Twelfth Night starring Les Dennis at Shakespeare North Playhouse – review

The Not Too Tame co-production runs until 29 June

Les Dennis in a scene from Twelfth Night at Shakespeare North Playhouse
Les Dennis in Twelfth Night, © Patch Dolan

It’s hard to make Shakespeare’s famously convoluted comedy more muddled, but Jimmy Fairhurst’s production has found a way. It introduces a concept that multiplies rather than simplifies the shambolic mess and bagginess.

The play itself is overstuffed with plots that each involve conspiracies, mistaken identities and confusion. The first concerns separated twins Viola and Sebastian, the former drawn into facilitating Duke Orsino’s wooing of Lady Olivia, and then resisting Olivia’s love herself. Alongside this is Olivia’s posse who dupe her servant Malvolio into believing she loves him and will be impressed by a humiliating flirtation. And then there’s lonely Sebastian’s own path to finding his sister again.

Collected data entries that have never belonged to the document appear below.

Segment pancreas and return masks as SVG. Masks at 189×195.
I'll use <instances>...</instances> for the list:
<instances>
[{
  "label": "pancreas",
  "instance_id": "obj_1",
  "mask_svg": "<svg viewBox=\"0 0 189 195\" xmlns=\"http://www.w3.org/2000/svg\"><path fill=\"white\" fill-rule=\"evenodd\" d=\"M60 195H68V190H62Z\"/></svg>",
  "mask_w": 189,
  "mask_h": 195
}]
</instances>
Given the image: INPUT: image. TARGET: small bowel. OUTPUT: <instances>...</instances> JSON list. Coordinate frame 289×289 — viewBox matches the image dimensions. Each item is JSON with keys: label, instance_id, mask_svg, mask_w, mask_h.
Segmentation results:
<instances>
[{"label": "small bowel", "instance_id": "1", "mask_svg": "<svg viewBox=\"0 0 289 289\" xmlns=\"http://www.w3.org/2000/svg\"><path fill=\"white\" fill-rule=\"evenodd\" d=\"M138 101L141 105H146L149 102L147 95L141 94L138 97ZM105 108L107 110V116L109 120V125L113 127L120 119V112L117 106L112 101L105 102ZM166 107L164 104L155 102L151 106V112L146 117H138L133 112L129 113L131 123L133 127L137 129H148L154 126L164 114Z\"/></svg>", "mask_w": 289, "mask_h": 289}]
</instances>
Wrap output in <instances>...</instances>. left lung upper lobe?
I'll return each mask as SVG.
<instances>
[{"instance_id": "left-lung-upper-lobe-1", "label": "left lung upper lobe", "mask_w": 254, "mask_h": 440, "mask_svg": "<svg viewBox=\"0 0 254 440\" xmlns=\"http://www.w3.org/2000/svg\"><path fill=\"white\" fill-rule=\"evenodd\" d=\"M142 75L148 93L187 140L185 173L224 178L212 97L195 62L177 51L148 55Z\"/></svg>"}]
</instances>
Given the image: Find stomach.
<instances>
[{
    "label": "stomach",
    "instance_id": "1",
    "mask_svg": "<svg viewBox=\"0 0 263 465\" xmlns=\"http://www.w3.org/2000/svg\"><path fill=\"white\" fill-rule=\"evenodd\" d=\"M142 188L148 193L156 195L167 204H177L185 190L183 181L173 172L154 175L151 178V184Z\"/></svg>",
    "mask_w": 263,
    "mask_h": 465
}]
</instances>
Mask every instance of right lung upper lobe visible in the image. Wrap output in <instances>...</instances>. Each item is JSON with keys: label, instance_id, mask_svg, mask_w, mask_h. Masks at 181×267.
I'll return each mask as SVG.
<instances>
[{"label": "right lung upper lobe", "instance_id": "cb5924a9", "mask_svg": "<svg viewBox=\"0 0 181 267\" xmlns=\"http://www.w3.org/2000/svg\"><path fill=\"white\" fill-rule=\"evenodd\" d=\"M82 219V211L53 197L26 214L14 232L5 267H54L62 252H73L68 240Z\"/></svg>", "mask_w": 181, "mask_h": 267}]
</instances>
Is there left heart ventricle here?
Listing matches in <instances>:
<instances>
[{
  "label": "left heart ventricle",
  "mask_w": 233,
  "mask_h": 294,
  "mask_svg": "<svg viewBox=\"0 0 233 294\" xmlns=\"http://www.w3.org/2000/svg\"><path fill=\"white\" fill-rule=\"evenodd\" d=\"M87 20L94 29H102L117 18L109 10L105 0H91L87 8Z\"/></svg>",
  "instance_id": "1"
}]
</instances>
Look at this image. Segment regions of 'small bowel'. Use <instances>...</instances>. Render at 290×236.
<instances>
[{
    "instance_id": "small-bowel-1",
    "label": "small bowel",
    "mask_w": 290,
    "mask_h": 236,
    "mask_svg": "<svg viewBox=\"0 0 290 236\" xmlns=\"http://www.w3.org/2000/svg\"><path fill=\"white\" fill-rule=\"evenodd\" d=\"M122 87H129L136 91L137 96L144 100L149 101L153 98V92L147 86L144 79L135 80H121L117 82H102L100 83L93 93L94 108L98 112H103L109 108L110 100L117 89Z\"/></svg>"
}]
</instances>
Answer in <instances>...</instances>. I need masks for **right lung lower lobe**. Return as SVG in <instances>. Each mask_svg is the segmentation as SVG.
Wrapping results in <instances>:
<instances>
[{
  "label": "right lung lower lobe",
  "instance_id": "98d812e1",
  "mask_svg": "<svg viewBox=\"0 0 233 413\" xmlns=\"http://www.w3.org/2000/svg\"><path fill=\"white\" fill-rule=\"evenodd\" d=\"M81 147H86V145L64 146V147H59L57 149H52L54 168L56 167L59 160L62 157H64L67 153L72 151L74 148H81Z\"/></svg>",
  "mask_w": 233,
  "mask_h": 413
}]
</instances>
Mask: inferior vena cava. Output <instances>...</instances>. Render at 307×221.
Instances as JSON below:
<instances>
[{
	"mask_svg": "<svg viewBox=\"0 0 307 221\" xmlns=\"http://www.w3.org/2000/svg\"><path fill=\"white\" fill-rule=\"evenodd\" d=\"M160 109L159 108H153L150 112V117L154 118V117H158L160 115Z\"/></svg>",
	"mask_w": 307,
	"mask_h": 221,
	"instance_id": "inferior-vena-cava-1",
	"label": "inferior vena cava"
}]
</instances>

It’s an almost impossible ballet to conduct. Fairhurst transposes it all to some sort of music venue suggested by the gig equipment and crowd control metal fencing of Good Teeth’s set. But the loosely defined concept becomes tangled in its own mic cables.

The idea seems inspired by the play’s most famous line, “If music be the food of love, play on”, which Louise Haggerty’s gratingly earnest Feste makes us repeat several times in a call-and-response sequence before even the prologue gets underway. But it’s never clear whether the characters are artists or fans, while some occasionally break out into solos as the lighting shifts into hazy colour and sounds play of an audience cheering. The transition between the backstage space and action of the play is constantly disorienting.

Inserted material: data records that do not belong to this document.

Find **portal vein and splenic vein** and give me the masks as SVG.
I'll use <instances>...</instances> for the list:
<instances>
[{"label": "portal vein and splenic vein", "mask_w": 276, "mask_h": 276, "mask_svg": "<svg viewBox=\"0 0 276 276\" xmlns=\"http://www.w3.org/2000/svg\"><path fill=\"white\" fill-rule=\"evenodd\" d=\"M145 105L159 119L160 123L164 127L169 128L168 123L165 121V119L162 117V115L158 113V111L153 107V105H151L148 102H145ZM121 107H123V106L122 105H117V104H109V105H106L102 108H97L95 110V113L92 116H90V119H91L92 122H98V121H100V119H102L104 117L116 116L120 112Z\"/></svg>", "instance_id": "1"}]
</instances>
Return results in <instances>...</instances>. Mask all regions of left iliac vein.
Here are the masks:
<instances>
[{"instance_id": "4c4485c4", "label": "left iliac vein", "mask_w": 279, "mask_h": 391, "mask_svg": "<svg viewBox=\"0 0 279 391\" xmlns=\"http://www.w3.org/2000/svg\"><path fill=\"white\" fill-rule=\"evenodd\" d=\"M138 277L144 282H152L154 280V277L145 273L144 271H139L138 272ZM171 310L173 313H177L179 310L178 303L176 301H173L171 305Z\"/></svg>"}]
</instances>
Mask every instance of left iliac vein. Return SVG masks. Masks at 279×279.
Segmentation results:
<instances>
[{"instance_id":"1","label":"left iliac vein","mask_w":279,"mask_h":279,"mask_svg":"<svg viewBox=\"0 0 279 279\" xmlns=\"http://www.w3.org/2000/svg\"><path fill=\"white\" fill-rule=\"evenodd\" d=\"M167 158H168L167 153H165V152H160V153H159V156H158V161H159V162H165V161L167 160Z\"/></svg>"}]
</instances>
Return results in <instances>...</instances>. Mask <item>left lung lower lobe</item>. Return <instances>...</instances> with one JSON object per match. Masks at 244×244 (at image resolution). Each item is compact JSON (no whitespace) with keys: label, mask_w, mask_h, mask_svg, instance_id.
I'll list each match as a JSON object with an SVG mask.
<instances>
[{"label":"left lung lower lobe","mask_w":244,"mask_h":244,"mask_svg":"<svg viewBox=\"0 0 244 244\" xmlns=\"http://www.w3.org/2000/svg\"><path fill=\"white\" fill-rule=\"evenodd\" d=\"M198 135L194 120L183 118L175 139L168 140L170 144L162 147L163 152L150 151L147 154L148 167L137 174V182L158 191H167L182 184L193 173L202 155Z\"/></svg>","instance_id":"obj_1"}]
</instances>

After the faintest suggestion that Viola and Sebastian lose each other in a drug-fuelled concert at the start, lines are bewilderingly retained about her being drowned in a ship accident. Meanwhile Sebastian’s rescuer, Antonio, here becomes a gender-flipped Antonia, and a paramedic rather than a ship’s captain, so floats around distractingly in a St John’s Ambulance uniform.

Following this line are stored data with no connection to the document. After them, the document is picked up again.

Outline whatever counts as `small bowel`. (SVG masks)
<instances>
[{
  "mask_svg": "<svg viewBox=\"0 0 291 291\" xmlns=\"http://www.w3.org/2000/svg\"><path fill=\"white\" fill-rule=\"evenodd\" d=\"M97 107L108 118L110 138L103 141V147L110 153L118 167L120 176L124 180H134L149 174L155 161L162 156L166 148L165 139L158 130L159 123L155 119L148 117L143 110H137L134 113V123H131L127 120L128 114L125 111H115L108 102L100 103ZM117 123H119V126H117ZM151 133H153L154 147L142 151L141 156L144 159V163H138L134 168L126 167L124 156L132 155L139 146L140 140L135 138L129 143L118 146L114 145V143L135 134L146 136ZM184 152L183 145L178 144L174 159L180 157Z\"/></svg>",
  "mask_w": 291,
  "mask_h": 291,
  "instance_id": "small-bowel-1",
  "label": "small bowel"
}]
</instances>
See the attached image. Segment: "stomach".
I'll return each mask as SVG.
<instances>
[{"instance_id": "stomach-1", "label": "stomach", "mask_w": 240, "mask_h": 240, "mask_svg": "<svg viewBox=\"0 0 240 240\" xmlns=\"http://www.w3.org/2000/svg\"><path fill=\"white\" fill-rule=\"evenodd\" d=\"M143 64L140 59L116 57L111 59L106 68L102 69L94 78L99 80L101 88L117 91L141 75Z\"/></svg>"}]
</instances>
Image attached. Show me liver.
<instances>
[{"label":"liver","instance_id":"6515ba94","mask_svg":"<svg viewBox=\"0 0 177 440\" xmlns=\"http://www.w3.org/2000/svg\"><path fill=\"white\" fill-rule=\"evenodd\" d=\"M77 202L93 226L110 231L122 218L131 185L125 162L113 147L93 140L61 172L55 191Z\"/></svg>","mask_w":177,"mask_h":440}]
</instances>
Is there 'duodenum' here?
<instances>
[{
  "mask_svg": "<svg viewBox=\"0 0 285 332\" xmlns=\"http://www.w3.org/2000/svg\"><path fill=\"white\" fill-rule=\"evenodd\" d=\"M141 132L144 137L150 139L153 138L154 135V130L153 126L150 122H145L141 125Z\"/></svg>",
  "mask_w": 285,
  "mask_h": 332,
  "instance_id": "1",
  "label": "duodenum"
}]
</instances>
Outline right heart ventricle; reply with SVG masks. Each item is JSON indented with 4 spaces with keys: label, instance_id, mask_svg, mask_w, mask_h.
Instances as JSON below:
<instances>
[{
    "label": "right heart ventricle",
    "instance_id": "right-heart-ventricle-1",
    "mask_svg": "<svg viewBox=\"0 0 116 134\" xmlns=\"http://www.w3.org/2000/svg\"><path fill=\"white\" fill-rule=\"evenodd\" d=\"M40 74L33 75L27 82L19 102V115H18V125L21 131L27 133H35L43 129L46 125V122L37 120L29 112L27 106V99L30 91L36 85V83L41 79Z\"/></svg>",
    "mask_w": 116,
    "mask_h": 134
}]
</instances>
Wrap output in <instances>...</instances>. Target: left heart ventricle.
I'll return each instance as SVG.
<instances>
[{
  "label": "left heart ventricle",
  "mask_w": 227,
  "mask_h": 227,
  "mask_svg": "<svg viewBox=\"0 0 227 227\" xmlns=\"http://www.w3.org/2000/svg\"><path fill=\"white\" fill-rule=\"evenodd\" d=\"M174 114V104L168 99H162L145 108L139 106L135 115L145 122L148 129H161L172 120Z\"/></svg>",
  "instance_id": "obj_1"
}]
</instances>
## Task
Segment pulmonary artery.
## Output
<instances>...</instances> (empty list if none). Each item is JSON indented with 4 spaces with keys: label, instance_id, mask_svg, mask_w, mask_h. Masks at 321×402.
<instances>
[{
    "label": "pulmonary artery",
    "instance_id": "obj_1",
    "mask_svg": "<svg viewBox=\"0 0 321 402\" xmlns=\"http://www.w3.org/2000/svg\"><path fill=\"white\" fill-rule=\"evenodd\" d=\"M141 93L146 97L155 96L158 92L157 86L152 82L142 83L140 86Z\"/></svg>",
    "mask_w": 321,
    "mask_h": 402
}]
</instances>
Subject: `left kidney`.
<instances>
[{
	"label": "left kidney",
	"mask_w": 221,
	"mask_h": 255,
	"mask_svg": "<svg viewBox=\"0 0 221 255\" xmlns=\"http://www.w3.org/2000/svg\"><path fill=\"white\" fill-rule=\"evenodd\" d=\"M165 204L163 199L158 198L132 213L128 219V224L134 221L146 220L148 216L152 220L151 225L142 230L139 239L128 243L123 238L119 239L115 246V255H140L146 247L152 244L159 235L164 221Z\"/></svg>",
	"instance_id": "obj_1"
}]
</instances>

Some monologues are rapped, and there’s a dizzying array of music and dance interludes that exacerbate the thrashing between either poles of the intensity scale. Rowdy revelry rampages throughout, pushing Feste’s warning that they’ll be “not too tame in the telling”. Many of the performances are cranked up high as though in an attempt to be visible above the clamour. Purvi Parmar’s Olivia is overly hot-headed and impetuous, while Georgia Frost’s portrayal of Viola falling for Orsino is completely lost.

However, Frost’s bright delivery nicely appears like a songwriter, finding romanticised images as sounds skip off her tongue and into the air like dancing musical notes: “with fertile tears, with groans that thunder love, with sighs of fire”. Tom Sturgess’s Sebastian offers a quiet counterpoint, his delivery always deflating as though something’s missing, half full and incomplete without his twin.

Les Dennis gives a workmanlike performance as Malvolio, more of a tired labourer than an obsequious sycophant. There’s not enough of the bark and growl that would compel the other characters’ vengeful cruelty, even when they wake him up. However, the smile he practises for Olivia is comically grotesque, heaving around his drooping lips and hanging mouth as if trying to find the shape they’re supposed to make.

There’s too much fooling and clowning overall, encapsulated by the decision to immediately undercut the final, moving reunion of the twins with the addition of: “What the f**k is going on?” The answer is a show desperate to be anarchic but ends up chaotic. If this music be the food of love, prepare for indigestion.